We have shown that increased NEFA concentrations were associated with fatty liver, independently of a classical measure of insulin sensitivity that predominantly measures insulin-stimulated glucose uptake in muscle (R d). However, insulin-stimulated glucose disposal was also markedly reduced in our obese men with severe fatty liver. It has been demonstrated previously that increased insulin resistance in muscle occurs in obese diabetic individuals with fatty liver compared with those without fatty liver [8], but in that study subjects with fatty liver were significantly more obese than those without fatty liver, and obesity in itself is associated with insulin resistance in muscle. Because our study compared obese healthy subjects with similar levels of total body adiposity and quantity of visceral fat, any confounding effects of the degree of total fat or the contribution of visceral fat are minimised. The DEXA measurements in our study showed that a trend towards increased truncal fat in subjects with fatty liver (Table 3). Increasing evidence suggests that truncal fat, in particular upper body fat, may contribute an important proportion of plasma fatty acids compared with visceral fat [47]. An increase in NEFA concentrations in subjects with truncal fat and fatty liver may then impair insulin-stimulated whole-body glucose disposal via a direct effect of NEFA on skeletal muscle glucose uptake [48].

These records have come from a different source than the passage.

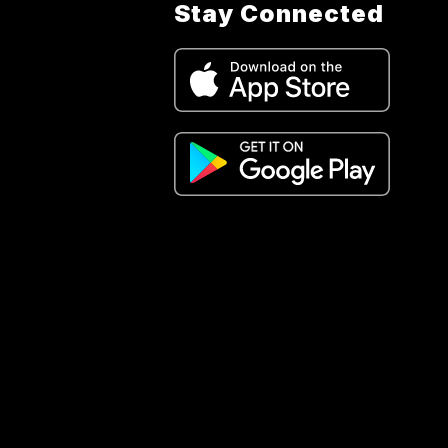
Stay Connected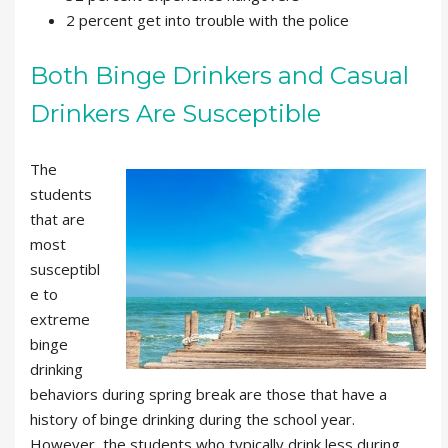
2 percent get into trouble with the police
Both Binge Drinkers and Casual
Drinkers Are Susceptible
The
students
that are
most
susceptibl
e to
extreme
binge
drinking
behaviors during spring break are those that have a
history of binge drinking during the school year.
However, the students who typically drink less during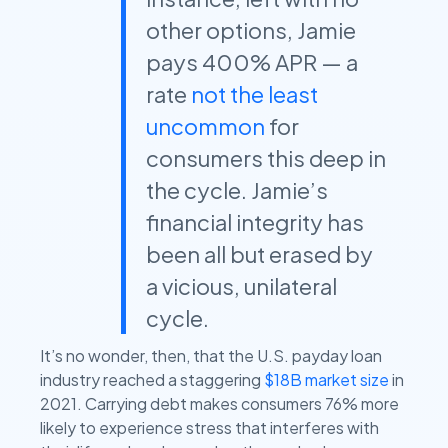
other options, Jamie
pays 400% APR — a
rate
not the least
uncommon
for
consumers this deep in
the cycle. Jamie’s
financial integrity has
been all but erased by
a vicious, unilateral
cycle.
It’s no wonder, then, that the U.S. payday loan
industry reached a staggering
$18B market size
in
2021. Carrying debt makes consumers 76% more
likely to experience stress that interferes with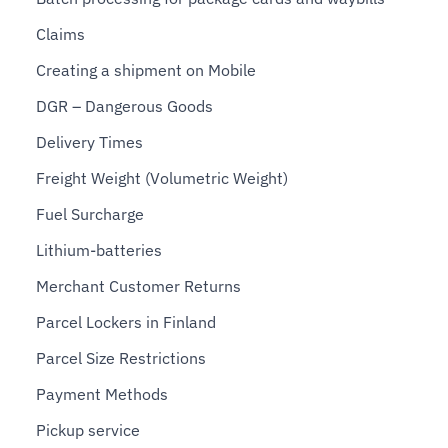
Claims
Creating a shipment on Mobile
DGR – Dangerous Goods
Delivery Times
Freight Weight (Volumetric Weight)
Fuel Surcharge
Lithium-batteries
Merchant Customer Returns
Parcel Lockers in Finland
Parcel Size Restrictions
Payment Methods
Pickup service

In summary, our study has demonstrated for the first time that, in obese individuals with fatty liver, NEFA concentrations are markedly increased compared with similarly obese men without fatty liver. Our results were obtained in a small study and need to be reproduced in a larger study. We suggest more research is needed to elucidate the factors regulating NEFA concentrations in people with fatty liver, as this information may also provide key insights for the development of better treatments for fatty liver and NASH.